# What is needed:
When you reach the line containing "Leave a Reply" in the entries below, begin reproducing lines exactly, and stop once the line containing "Search in site" is done.

# Material for this exercise:
********************
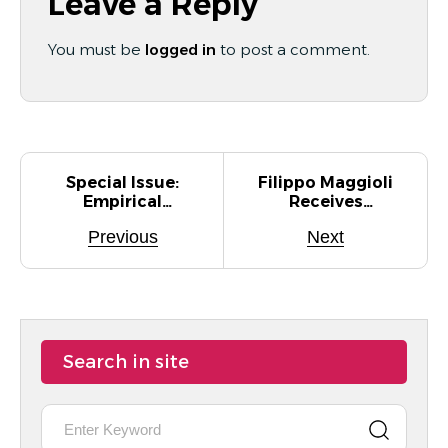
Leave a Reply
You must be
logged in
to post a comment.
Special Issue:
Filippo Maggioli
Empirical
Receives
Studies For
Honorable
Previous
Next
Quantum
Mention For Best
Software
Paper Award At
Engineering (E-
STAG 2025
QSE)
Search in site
********************
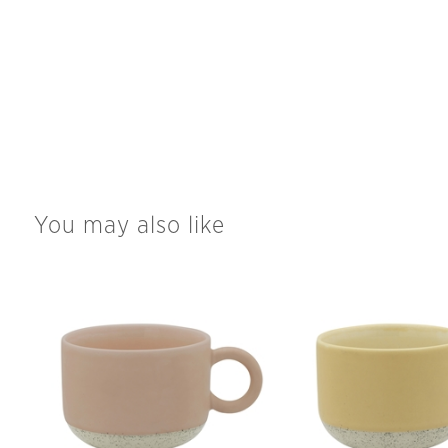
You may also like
********************
# Result:
Leave a Reply
You must be
logged in
to post a comment.
Special Issue:
Filippo Maggioli
Empirical
Receives
Studies For
Honorable
Previous
Next
Quantum
Mention For Best
Software
Paper Award At
Engineering (E-
STAG 2025
QSE)
Search in site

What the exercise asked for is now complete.